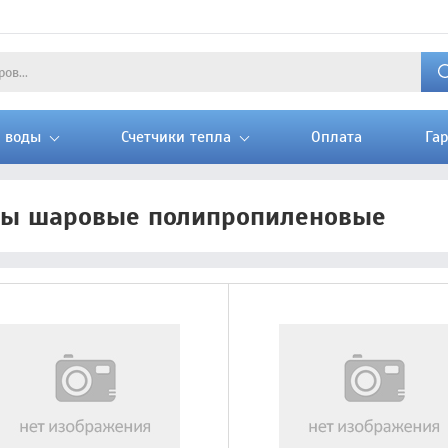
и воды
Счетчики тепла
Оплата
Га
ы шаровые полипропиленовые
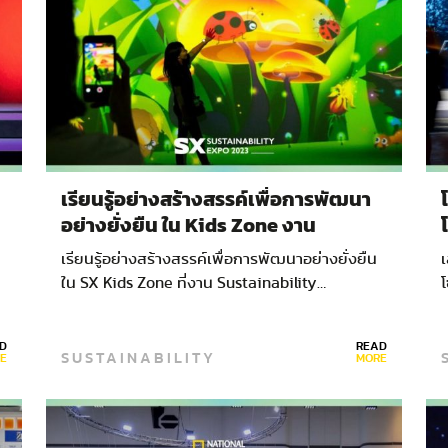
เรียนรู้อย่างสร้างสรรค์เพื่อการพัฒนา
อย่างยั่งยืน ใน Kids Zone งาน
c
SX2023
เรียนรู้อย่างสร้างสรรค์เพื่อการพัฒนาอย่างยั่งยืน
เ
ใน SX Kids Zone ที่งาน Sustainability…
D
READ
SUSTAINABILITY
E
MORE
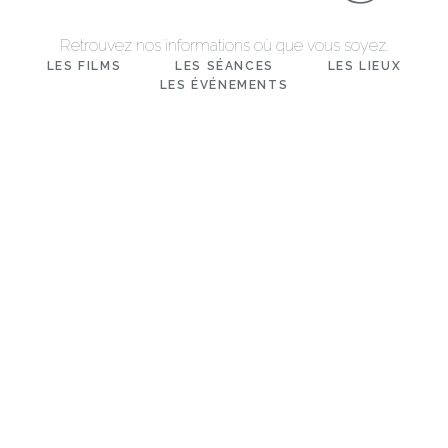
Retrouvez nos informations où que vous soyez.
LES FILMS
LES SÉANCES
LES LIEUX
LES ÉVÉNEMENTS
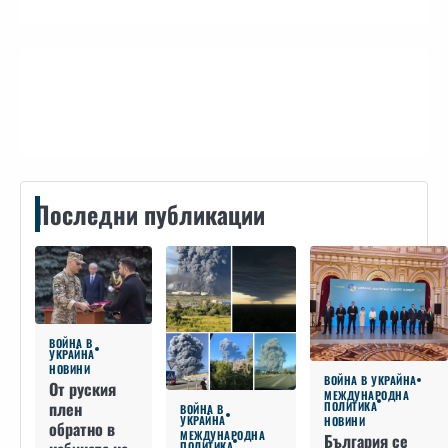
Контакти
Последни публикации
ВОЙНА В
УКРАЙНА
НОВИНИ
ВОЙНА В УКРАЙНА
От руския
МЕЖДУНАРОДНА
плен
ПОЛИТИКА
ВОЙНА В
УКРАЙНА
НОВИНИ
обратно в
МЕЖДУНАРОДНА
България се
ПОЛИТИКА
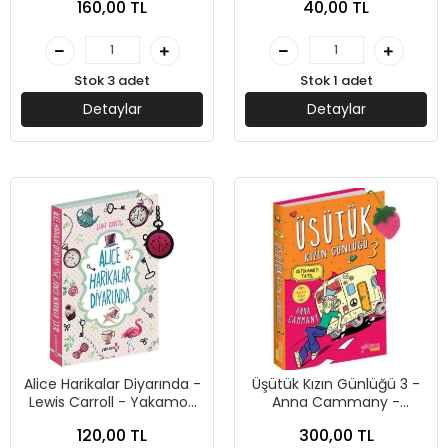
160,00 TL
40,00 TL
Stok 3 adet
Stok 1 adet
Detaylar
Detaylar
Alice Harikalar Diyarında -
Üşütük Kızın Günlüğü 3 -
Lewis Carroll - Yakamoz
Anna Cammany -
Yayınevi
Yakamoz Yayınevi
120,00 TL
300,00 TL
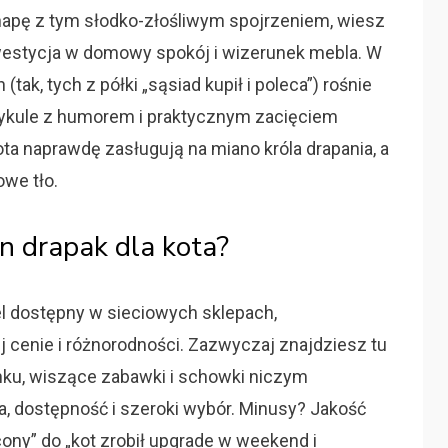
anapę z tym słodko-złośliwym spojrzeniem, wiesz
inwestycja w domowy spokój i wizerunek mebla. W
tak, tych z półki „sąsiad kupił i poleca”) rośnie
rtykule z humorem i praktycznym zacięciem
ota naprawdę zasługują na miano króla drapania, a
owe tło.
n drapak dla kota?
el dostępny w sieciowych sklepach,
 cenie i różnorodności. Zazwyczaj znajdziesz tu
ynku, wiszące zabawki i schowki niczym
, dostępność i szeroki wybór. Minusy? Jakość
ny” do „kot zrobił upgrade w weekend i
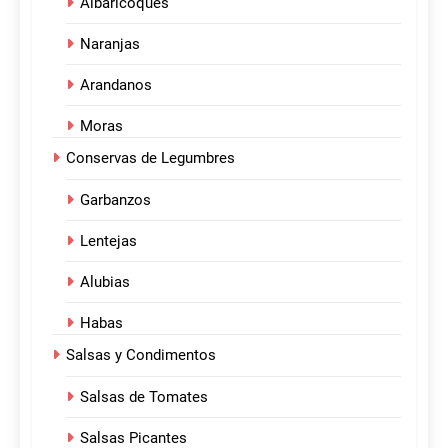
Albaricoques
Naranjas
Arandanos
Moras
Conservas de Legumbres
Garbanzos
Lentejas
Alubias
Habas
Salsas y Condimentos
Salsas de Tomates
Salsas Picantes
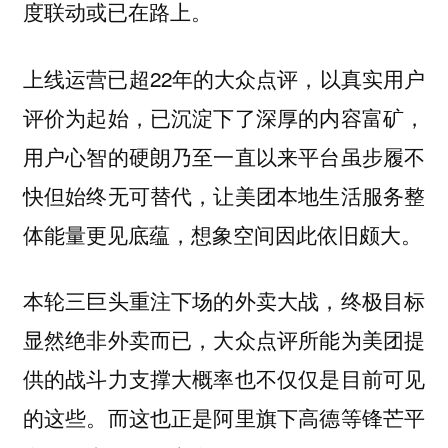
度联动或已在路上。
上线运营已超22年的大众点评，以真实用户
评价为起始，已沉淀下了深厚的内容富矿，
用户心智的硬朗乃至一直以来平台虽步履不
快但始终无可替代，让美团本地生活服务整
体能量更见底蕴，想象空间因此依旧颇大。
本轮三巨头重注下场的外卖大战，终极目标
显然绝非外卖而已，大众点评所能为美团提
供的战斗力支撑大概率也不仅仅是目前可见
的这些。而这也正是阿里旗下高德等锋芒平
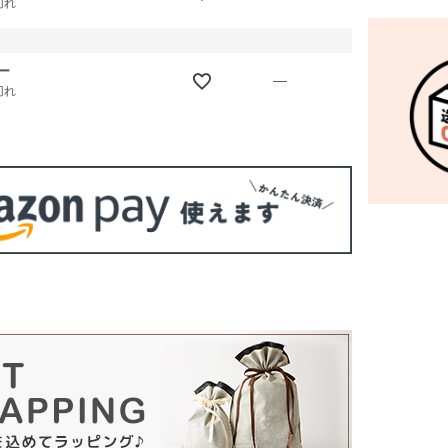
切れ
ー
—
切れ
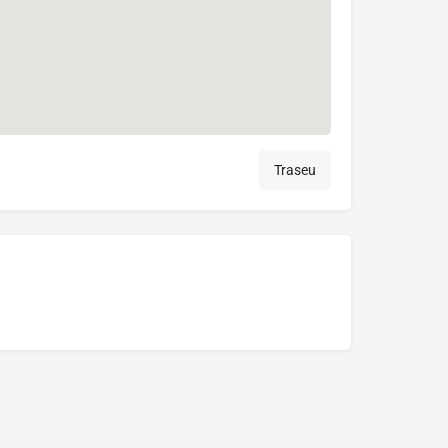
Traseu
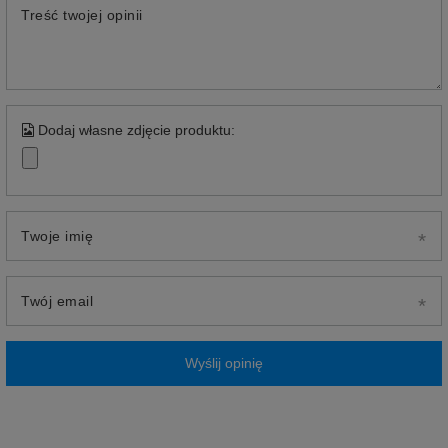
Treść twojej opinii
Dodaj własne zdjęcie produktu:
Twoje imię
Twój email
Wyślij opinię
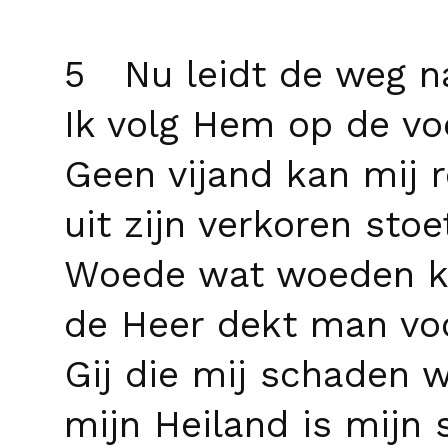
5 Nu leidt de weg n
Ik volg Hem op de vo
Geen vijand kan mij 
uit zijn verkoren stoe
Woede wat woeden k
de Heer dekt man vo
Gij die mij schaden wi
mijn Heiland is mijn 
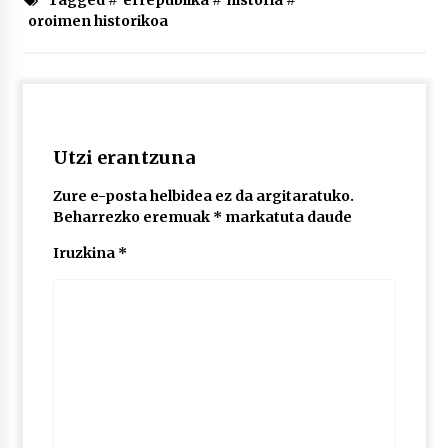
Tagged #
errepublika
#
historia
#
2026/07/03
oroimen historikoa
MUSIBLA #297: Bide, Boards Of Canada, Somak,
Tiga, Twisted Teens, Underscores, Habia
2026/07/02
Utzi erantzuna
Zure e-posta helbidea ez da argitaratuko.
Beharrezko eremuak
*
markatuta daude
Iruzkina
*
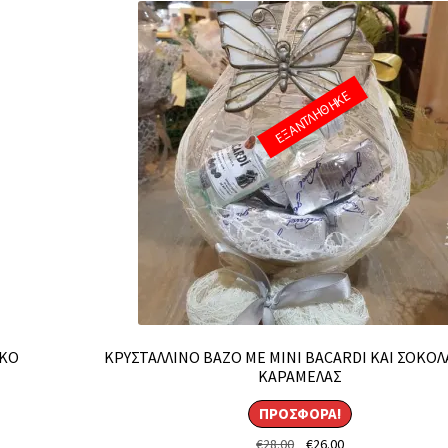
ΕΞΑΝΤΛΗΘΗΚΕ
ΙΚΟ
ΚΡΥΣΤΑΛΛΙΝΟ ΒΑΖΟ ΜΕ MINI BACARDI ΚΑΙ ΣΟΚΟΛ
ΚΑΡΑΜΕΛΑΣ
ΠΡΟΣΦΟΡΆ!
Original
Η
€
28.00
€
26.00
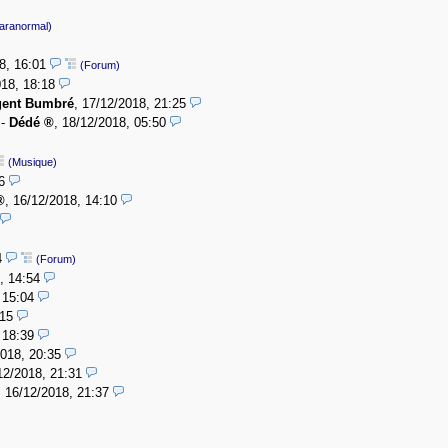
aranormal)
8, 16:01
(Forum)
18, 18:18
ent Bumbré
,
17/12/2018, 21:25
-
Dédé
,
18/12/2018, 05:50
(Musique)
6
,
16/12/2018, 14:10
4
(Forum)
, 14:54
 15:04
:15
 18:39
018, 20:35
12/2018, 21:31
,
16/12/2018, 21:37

=-=-=-=-=

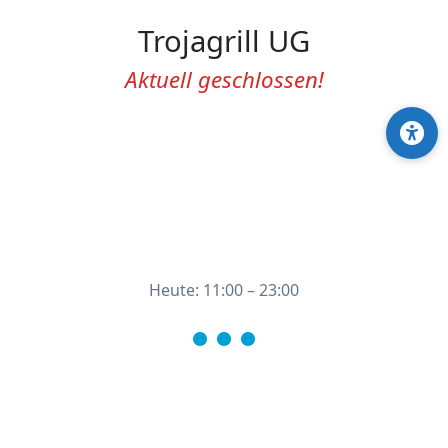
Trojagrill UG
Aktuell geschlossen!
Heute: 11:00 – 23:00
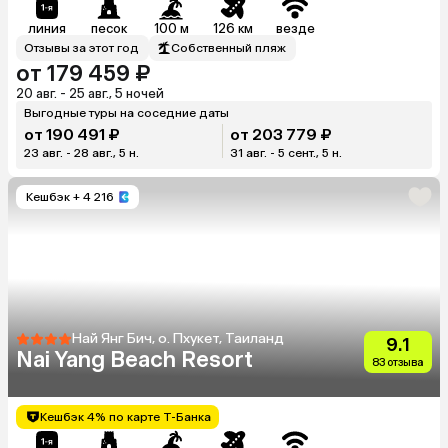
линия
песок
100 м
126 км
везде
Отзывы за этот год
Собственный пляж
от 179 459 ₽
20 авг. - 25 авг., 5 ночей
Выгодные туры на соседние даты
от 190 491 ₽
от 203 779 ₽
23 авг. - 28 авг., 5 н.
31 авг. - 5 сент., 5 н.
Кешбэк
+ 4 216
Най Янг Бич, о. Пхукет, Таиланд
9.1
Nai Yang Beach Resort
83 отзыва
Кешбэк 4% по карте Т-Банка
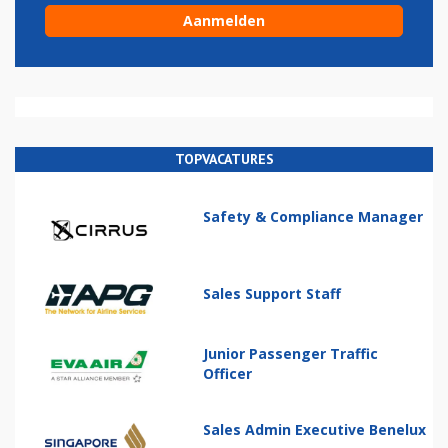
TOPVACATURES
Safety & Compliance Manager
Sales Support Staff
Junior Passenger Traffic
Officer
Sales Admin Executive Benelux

=-=-=-=-=

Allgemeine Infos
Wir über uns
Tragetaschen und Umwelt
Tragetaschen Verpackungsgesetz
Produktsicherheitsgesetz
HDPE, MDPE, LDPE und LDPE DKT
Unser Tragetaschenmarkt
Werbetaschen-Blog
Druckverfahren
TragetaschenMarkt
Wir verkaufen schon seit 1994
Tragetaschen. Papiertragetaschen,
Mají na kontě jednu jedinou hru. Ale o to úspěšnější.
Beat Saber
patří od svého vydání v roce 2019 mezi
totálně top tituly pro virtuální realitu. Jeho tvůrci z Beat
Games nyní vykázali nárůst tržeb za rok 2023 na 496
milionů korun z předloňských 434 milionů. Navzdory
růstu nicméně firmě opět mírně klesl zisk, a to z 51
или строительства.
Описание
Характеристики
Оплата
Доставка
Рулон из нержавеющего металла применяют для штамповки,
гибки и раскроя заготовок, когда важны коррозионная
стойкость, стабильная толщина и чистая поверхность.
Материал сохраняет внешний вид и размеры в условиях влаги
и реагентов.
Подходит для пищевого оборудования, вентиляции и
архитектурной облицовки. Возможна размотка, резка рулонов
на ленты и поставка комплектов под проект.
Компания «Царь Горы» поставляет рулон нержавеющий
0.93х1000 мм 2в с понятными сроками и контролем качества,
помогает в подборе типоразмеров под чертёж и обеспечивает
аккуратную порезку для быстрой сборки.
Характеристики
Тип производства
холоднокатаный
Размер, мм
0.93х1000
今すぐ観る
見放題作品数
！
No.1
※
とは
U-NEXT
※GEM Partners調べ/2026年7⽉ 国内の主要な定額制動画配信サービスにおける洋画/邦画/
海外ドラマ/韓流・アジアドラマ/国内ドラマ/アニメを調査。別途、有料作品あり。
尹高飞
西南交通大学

=-=-=-=-=

*Prompt*: Your answer must be the lines above from the one containing "Unser Tragetaschenmarkt" to the one containing "Тип производства", both included, restated word for word.

*Result of the exercise*:
Unser Tragetaschenmarkt
Werbetaschen-Blog
Druckverfahren
TragetaschenMarkt
Wir verkaufen schon seit 1994
Tragetaschen. Papiertragetaschen,
Mají na kontě jednu jedinou hru. Ale o to úspěšnější.
Beat Saber
patří od svého vydání v roce 2019 mezi
totálně top tituly pro virtuální realitu. Jeho tvůrci z Beat
Games nyní vykázali nárůst tržeb za rok 2023 na 496
milionů korun z předloňských 434 milionů. Navzdory
růstu nicméně firmě opět mírně klesl zisk, a to z 51
или строительства.
Описание
Характеристики
Оплата
Доставка
Рулон из нержавеющего металла применяют для штамповки,
гибки и раскроя заготовок, когда важны коррозионная
стойкость, стабильная толщина и чистая поверхность.
Материал сохраняет внешний вид и размеры в условиях влаги
и реагентов.
Подходит для пищевого оборудования, вентиляции и
архитектурной облицовки. Возможна размотка, резка рулонов
на ленты и поставка комплектов под проект.
Компания «Царь Горы» поставляет рулон нержавеющий
0.93х1000 мм 2в с понятными сроками и контролем качества,
помогает в подборе типоразмеров под чертёж и обеспечивает
аккуратную порезку для быстрой сборки.
Характеристики
Тип производства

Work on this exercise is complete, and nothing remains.